# Regularization Techniques in Machine Learning

### Definition:
Regularization is a technique used to prevent overfitting by adding a penalty to the model's complexity.
It helps improve the generalization of the model, ensuring that it performs well not just on the training data but also on unseen data.

### Types of Regularization:

#### 1. **L2 Regularization (Ridge Regression):**
- **Formula:**
$$
\text{Loss function} = \text{Original Loss} + \lambda \sum_{i=1}^{n} w_i^2
$$
- Tends to shrink coefficients but doesn't set them to zero.

#### 2. **L1 Regularization (Lasso Regression):**
- **Formula:**
$$
\text{Loss function} = \text{Original Loss} + \lambda \sum_{i=1}^{n} |w_i|
$$
- Tends to drive some coefficients exactly to zero, leading to sparse models.

#### 3. **Elastic Net Regularization:**
- **Formula:**
$$
\text{Loss function} = \text{Original Loss} + \lambda \left( \alpha \sum_{i=1}^{n} |w_i| + (1-\alpha) \sum_{i=1}^{n} w_i^2 \right)
$$
- A mix of L1 and L2 regularization for a balance between feature selection and shrinkage.

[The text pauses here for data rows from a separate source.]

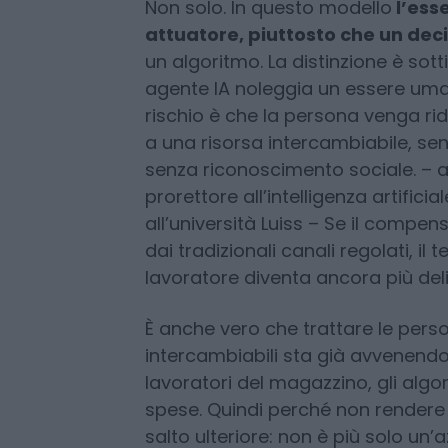
asset in decine di città senza ave
spostare un proprio dipendente da
Non solo. In questo modello
l’ess
attuatore, piuttosto che un dec
un algoritmo. La distinzione è so
agente IA noleggia un essere umano
rischio è che la persona venga ri
a una risorsa intercambiabile, senza
senza riconoscimento sociale. – a
prorettore all’intelligenza artifici
all’università Luiss – Se il compen
dai tradizionali canali regolati, il
lavoratore diventa ancora più deli
È anche vero che trattare le per
intercambiabili sta già avvenendo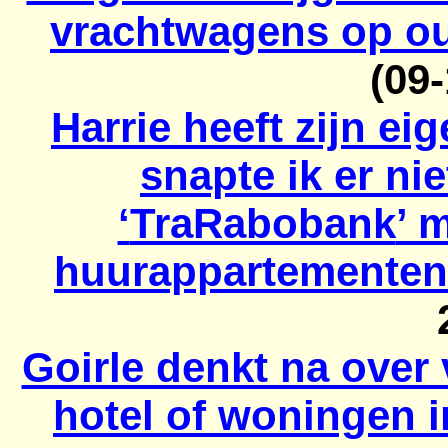
vrachtwagens op ou
(09
Harrie heeft zijn ei
snapte ik er ni
‘
TraRabobank
’ 
huurappartementen
Goirle denkt na over
hotel of woningen i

#### 4. **Early Stopping (for Neural Networks):**
- **Description:**
  - Regularization technique for iterative models like neural networks. 
  - Training stops early if validation performance starts degrading, preventing overfitting.
  - Where $ \ w_i$ is slop of the curve


### Summary Table

| **Regularization Type** | **Penalty** | **Main Effect** |
|-------------------------|-------------|------------------|
| **L2 (Ridge)** | $ \lambda \sum_{i=1}^{n} w_i^2 $ | Shrinks coefficients but doesn't set them to zero |
| **L1 (Lasso)** | $ \lambda \sum_{i=1}^{n} \lvert w_i \rvert $ | Shrinks some coefficients to zero (feature selection) |
| **Elastic Net** | $ \lambda \left( \alpha \sum_{i=1}^{n} \lvert w_i \rvert + (1-\alpha) \sum_{i=1}^{n} w_i^2 \right) $ | Mix of L1 and L2 (balance between feature selection and shrinkage) |
| **Early Stopping** | Stops training if validation performance degrades | Prevents overfitting in iterative models like neural networks |